Bagaikan monumen ambisi yang gagal, gedung 105 lantai ini menjadi hotel tidak berpenghuni tertinggi di dunia, demikian laporan Business Insider. Desainnya yang menyerupai piramida dengan tiga sayap curam dan ujung membulat di bagian puncak, seharusnya menjadi simbol kebanggaan Korea Utara.
Dengan 3.000 kamar yang dijanjikan, lima restoran bintang lima, serta restoran berputar di lantai teratas, Hotel Ryugyong seharusnya menjadi ikon mewah. Namanya sendiri diambil dari sebutan lama Pyongyang, ‘ibu kota pohon willow’. Namun, semua kemegahan itu hanya tinggal wacana.
Pembangunan Hotel Ryugyong dimulai pada 1987, didorong oleh persaingan sengit antara Korea Utara dan Korea Selatan di era Perang Dingin.
Korea Utara mengumumkan proyek Hotel Ryugyong yang digadang-gadang bakal menjadi hotel terbesar dan tertinggi sejagat. Namun, ambisi ini terhenti tiba-tiba.
Pada 1991, Uni Soviet runtuh. Korea Utara kehilangan penyokong dana utama, dan krisis ekonomi pun melanda. Proyek yang sudah menelan biaya sekitar Rp30,6 triliun itu terpaksa mangkrak pada 1992, tanpa jendela dan fasilitas interior. Gedung itu bak kerangka beton raksasa yang menjulang.
Barulah pada 2008, sebuah kontraktor asal Mesir, Orascom Group, mengambil alih proyek dan memasang jendela di seluruh gedung. Namun, menurut laporan Reuters, biaya untuk menyelesaikan interior hotel ini diprediksi mencapai US$2 miliar atau sekitar Rp32 triliun.
Harapan sempat muncul pada 2012 ketika jaringan bisnis hotel asal Jerman, Kempinski, berencana mengambil alih manajemen. Namun, mereka mundur beberapa bulan sebelum hotel dibuka.

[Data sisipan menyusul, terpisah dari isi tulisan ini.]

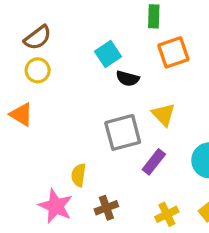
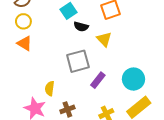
orange triangle: (21, 115) -> (24, 43), moved
yellow triangle: (164, 115) -> (104, 39), moved

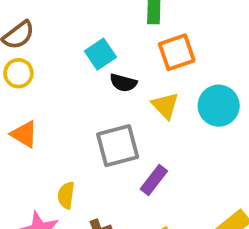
orange triangle: (24, 43) -> (24, 134), moved
cyan circle: (133, 79) -> (219, 106), moved

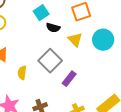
gray square: (118, 146) -> (50, 61), turned -30
yellow semicircle: (66, 195) -> (22, 73), moved

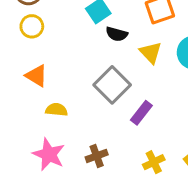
yellow semicircle: (22, 73) -> (56, 110), moved, turned 88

Tampaknya, kekhawatiran soal konstruksi menjadi alasan utama. Kabar robohnya sebuah gedung apartemen 23 lantai di Pyongyang membuat Kempinski berpikir dua kali.

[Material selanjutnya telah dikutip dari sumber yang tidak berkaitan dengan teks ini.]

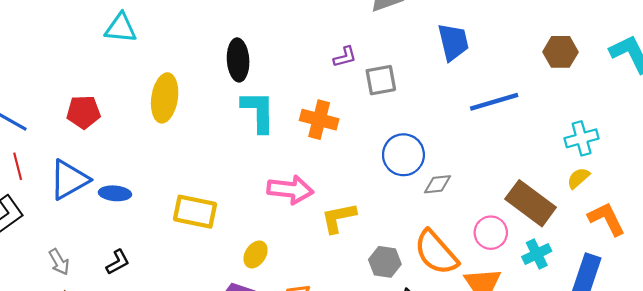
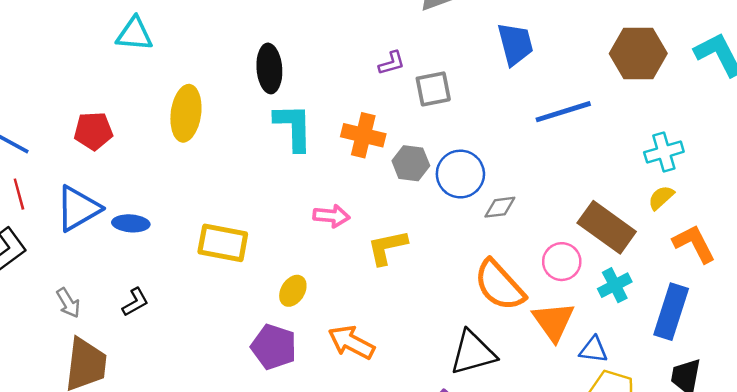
brown hexagon: (560, 52) -> (638, 54), size x1.4
pink arrow: (290, 190) -> (331, 216), size x0.7
gray hexagon: (385, 262) -> (411, 163), moved

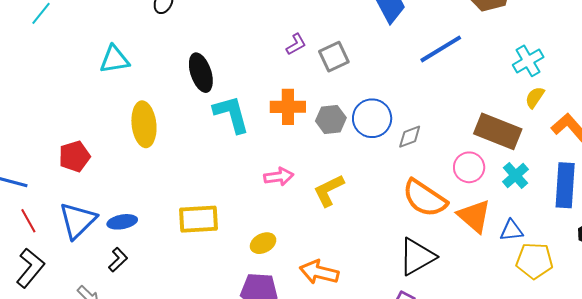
cyan triangle: (134, 34) -> (114, 59), moved
yellow ellipse: (293, 291) -> (263, 243), turned 45
black L-shape: (135, 302) -> (118, 260), moved

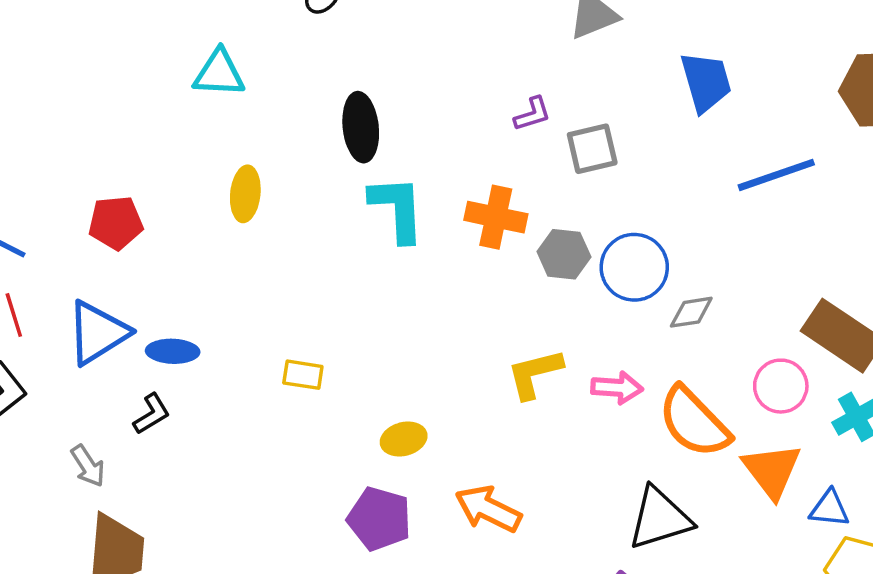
yellow ellipse: (144, 124) -> (245, 194), size x0.7
pink arrow: (279, 177) -> (617, 388), moved
yellow rectangle: (198, 219) -> (303, 375), size x0.6

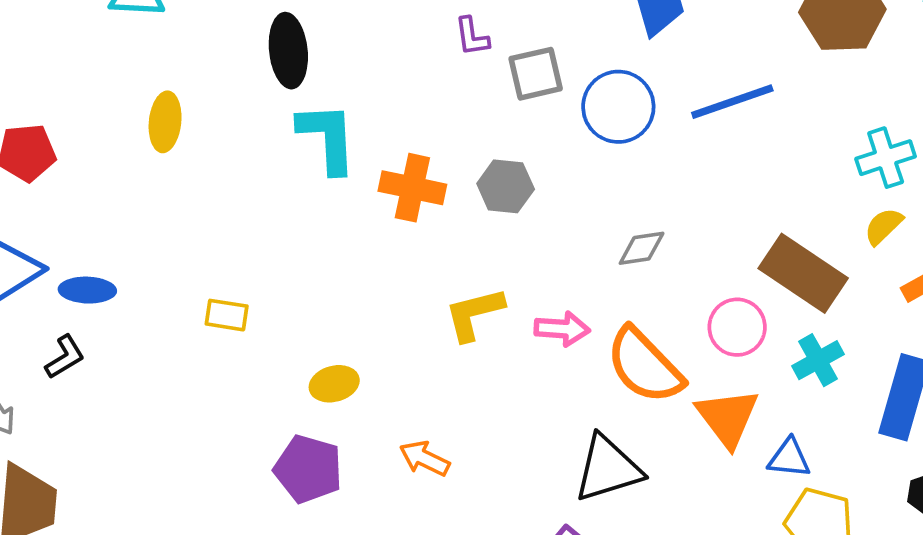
purple L-shape: (532, 114) -> (472, 37), turned 99
orange cross: (496, 217) -> (412, 188), moved
blue circle: (634, 267) -> (618, 107), moved
orange arrow: (488, 509) -> (425, 458), size x0.7

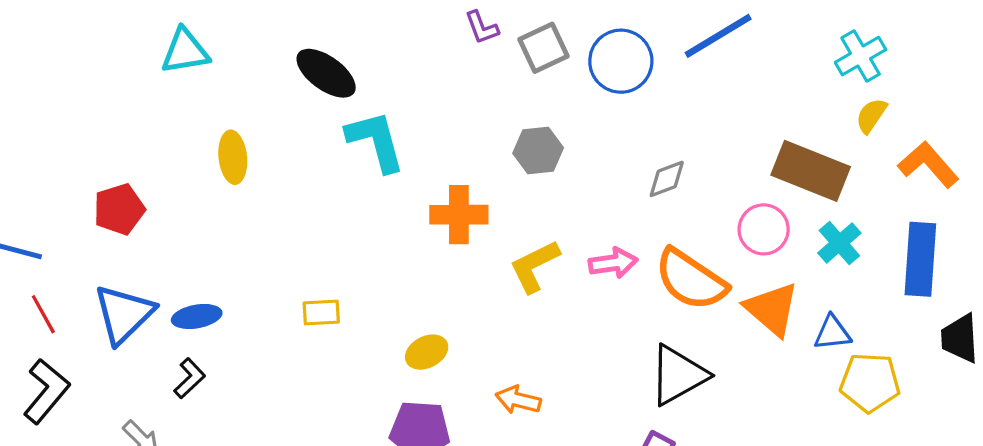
black ellipse: (288, 51) -> (326, 73), turned -36
orange cross: (412, 188) -> (459, 215), moved

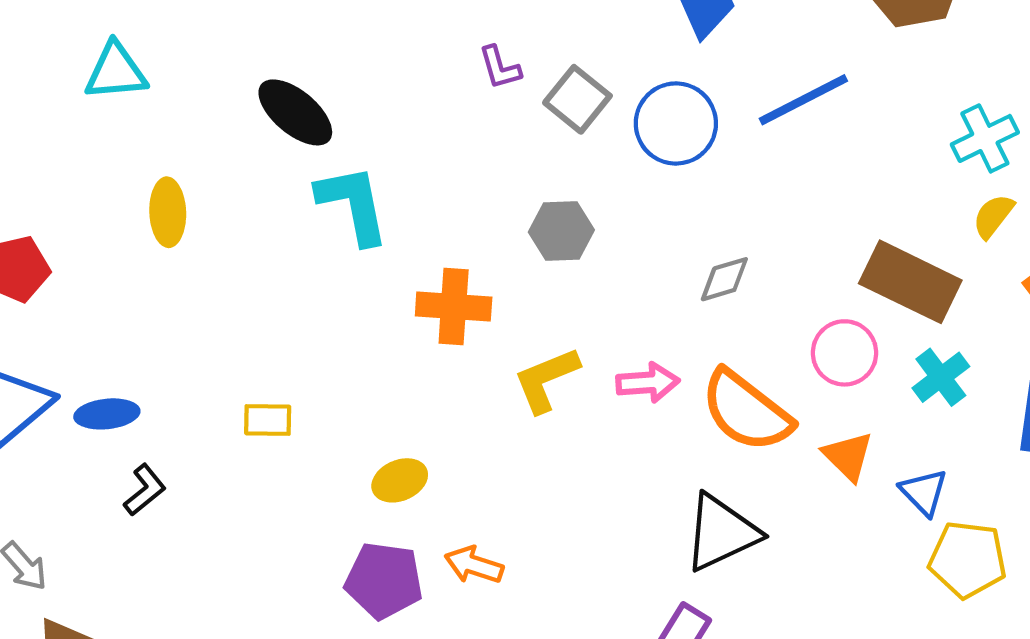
gray square: (543, 48) -> (577, 99), turned -30
orange triangle: (772, 309) -> (848, 456), size x0.7
blue triangle: (832, 333) -> (924, 492), turned 48
black L-shape: (190, 378) -> (145, 490), moved
orange arrow: (518, 400) -> (474, 565), moved

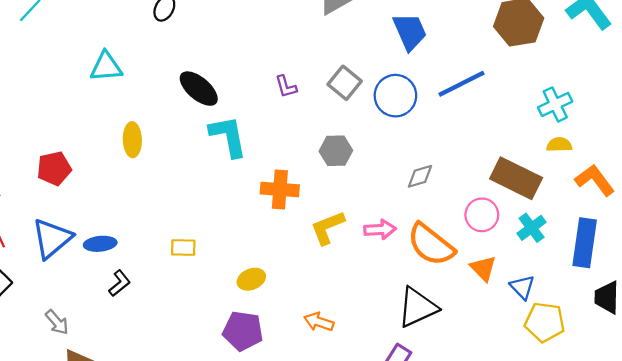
purple L-shape: (500, 68) -> (286, 87), moved
yellow semicircle: (993, 216) -> (559, 145), turned 50
orange arrow: (474, 565) -> (319, 322), moved

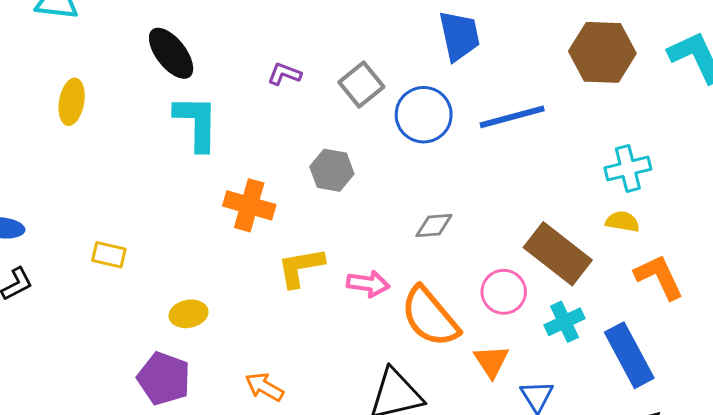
purple L-shape: (286, 87) -> (284, 74), turned 115
blue rectangle: (585, 243) -> (629, 355), turned -48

Meski tak pernah beroperasi, Hotel Ryugyong sesekali digunakan untuk perayaan besar. Pada 2009, gedung ini menjadi latar kembang api, dan pada 2018, layarnya dipasangi LED untuk menampilkan slogan propaganda.
Kini, Korea Utara dikabarkan mencari investor asing untuk membeli hak perjudian dan mengoperasikan kasino di hotel tersebut. Kabarnya, ini meniru keberhasilan kasino di Hotel Internasional Yanggakdo Pyongyang yang populer di kalangan turis.
Pada akhirnya, Hotel Ryugyong kini hanya berfungsi sebagai landmark dan daya tarik turis. Sebuah gedung ambisius yang tak pernah terwujud, berdiri sunyi sebagai pengingat pahit akan mimpi yang tak pernah tergapai.